What is expected: Filter the entries for the word "uzun". Copy each line in which it occurs.

Record extracts:
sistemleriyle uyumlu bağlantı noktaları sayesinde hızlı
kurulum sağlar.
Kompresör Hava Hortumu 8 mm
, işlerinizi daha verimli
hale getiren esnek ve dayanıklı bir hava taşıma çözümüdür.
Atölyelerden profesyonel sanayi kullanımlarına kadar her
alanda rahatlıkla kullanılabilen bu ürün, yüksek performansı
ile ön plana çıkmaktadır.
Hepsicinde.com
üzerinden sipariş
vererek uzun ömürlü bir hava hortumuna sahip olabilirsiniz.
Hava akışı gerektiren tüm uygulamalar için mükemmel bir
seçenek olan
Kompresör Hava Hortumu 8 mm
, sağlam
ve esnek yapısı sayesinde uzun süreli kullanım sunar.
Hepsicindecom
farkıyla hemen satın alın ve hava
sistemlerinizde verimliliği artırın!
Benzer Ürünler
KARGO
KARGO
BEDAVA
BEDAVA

Your solution:
vererek uzun ömürlü bir hava hortumuna sahip olabilirsiniz.
ve esnek yapısı sayesinde uzun süreli kullanım sunar.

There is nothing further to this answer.